ངོ་འཕྲད་བདེ་བའི་དྲ་འབྲེལ།

གཟའ་པ་སངས། ༢༠༢༤/༠༤/༡༩

Japan Puts New Yen Loans to China on Hold as Indication of Strained Relations


The Japanese government has announced that no new yen-denominated loans will be made to China during the coming fiscal year. The decision is being portrayed in Tokyo as a sign of the strained ties between the two East Asian economic powers.

This will mark the first time the low-interest yen loans will be interrupted since Japan began extending them to China in 1979.

Chief Cabinet Secretary Shinzo Abe attributed the decision Thursday to the souring of relations between Tokyo and Beijing, telling reporters Japan needs time to consider its options.

Japanese Foreign Ministry spokesman Tomohiko Taniguchi tried to put the situation in more diplomatic terms. He says it is not a question of freezing the loan program - only that the two sides failed to exchange required documents in time for the fiscal year that starts in nine days.

"There have been reports that the Japanese government has decided to freeze new yen loans to China. That's not correct. What's correct is that we have been unable to make the exchange of notes about it," he said.

Such exchanges normally take place near the end of one fiscal year, to arrange disbursements for the next. But the two countries have not held such a meeting since March 29 of last year.

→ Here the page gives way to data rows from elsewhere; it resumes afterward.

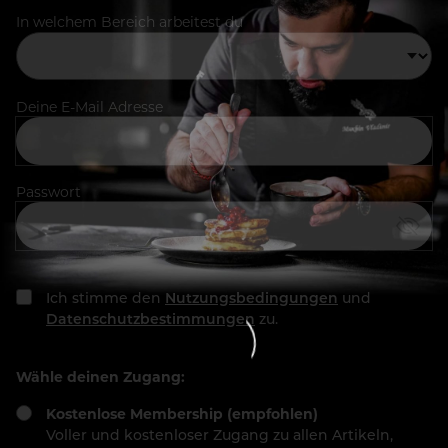
In welchem Bereich arbeitest du
Deine E-Mail Adresse
Passwort
Ich stimme den
Nutzungsbedingungen
und
Datenschutzbestimmungen
zu.
Wähle deinen Zugang:
Kostenlose Membership (empfohlen)
Voller und kostenloser Zugang zu allen Artikeln,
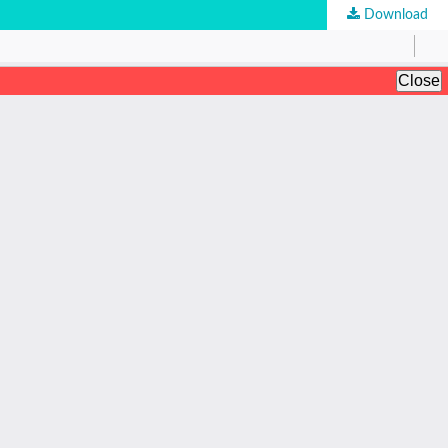
Download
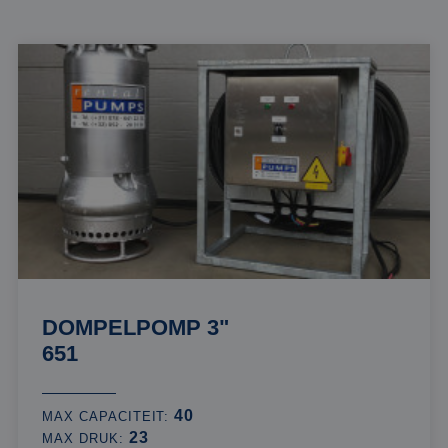
DOMPELPOMP 3"
651
40
MAX CAPACITEIT:
23
MAX DRUK:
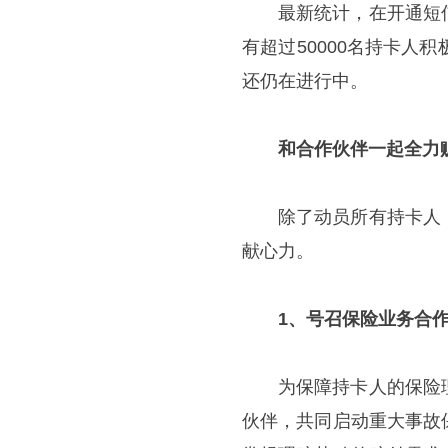
最新统计，在开通短
有超过50000名持卡人
还仍在进行中。
和合作伙伴一起全力
除了动员所有持卡人
献心力。
1
、号召保险业务合
为保障持卡人的保险
伙伴，共同启动重大事故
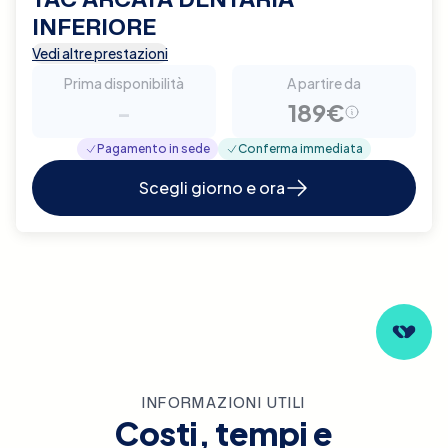
INFERIORE
Vedi altre prestazioni
Prima disponibilità
A partire da
-
189€
Pagamento in sede
Conferma immediata
Scegli giorno e ora
INFORMAZIONI UTILI
Costi, tempi e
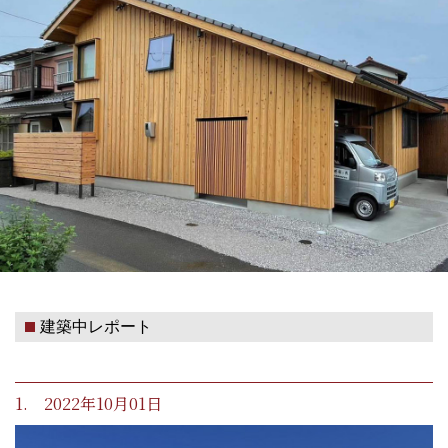
建築中レポート
1. 2022年10月01日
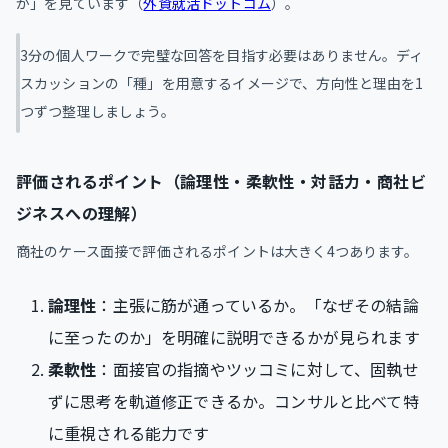
か」を見ています（
外資就活ドットコム
）。
3分の個人ワークで完璧な回答を目指す必要はありません。ディ
スカッションの「種」を用意するイメージで、方向性と理由を1
つずつ整理しましょう。
評価されるポイント（論理性・柔軟性・対話力・商社ビ
ジネスへの理解）
商社のケース面接で評価されるポイントは大きく4つあります。
論理性
：主張に筋が通っているか。「なぜその結論
に至ったのか」を明確に説明できるかが見られます
柔軟性
：面接官の指摘やツッコミに対して、固執せ
ずに思考を軌道修正できるか。コンサルと比べて特
に重視される能力です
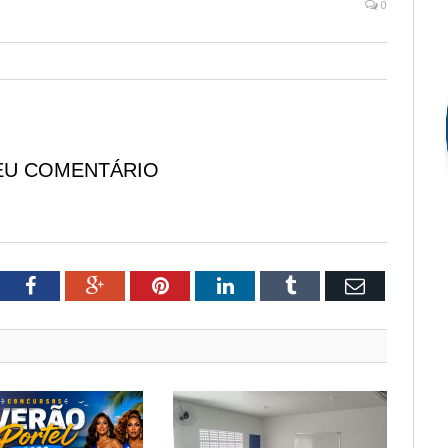
0
EU COMENTÁRIO
tter
Facebook
Google+
Pinterest
LinkedIn
Tumblr
Email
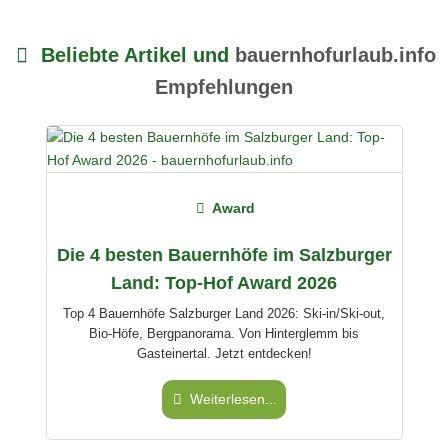
Beliebte Artikel und
bauernhofurlaub.info
Empfehlungen
Award
Die 4 besten Bauernhöfe im Salzburger
Land: Top-Hof Award 2026
Top 4 Bauernhöfe Salzburger Land 2026: Ski-in/Ski-out,
Bio-Höfe, Bergpanorama. Von Hinterglemm bis
Gasteinertal. Jetzt entdecken!
Weiterlesen...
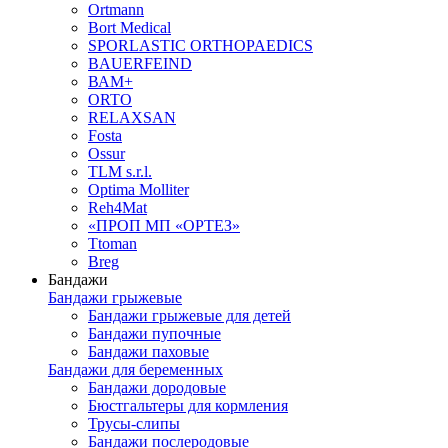
Ortmann
Bort Medical
SPORLASTIC ORTHOPAEDICS
BAUERFEIND
ВАМ+
ORTO
RELAXSAN
Fosta
Ossur
TLM s.r.l.
Optima Molliter
Reh4Mat
«ПРОП МП «ОРТЕЗ»
Ttoman
Breg
Бандажи
Бандажи грыжевые
Бандажи грыжевые для детей
Бандажи пупочные
Бандажи паховые
Бандажи для беременных
Бандажи дородовые
Бюстгальтеры для кормления
Трусы-слипы
Бандажи послеродовые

Chinese Foreign Ministry spokesman Qin Gang told reporters in Beijing Thursday his government was disappointed, and the Japanese decision would not help to improve Sino-Japanese relations.

Qin says the loans from Japan have played a positive role in China's economic and social development, but have also benefited Japan, so the arrangement has been mutually beneficial.

However, the loans have faced domestic criticism in Japan. China has a massively expanding economy, and has been increasing its military spending.

But despite its huge trade surpluses, Beijing says it needs new funds to keep its modernization on track. The official People's Daily newspaper wrote recently that China is still a developing country, and is in urgent need of capital for its many projects.

Regardless of whether new loans are agreed on later this year, the Japanese Foreign Ministry spokesman says the two nations have already agreed to end the program in the near future.

"By the time Beijing is going to host 2008 Olympic Games, the amount of new yen loans is supposed to become zero," he said.

Since the program began in 1979, the total amount of loans has exceeded the equivalent of $25 billion. China has used the money on such projects as improving its transportation infrastructure.

Sino-Japanese relations have cooled in recent years, sparked largely by Japanese Prime Minister Junichiro Koizumi's repeated visits to a controversial Tokyo war shrine.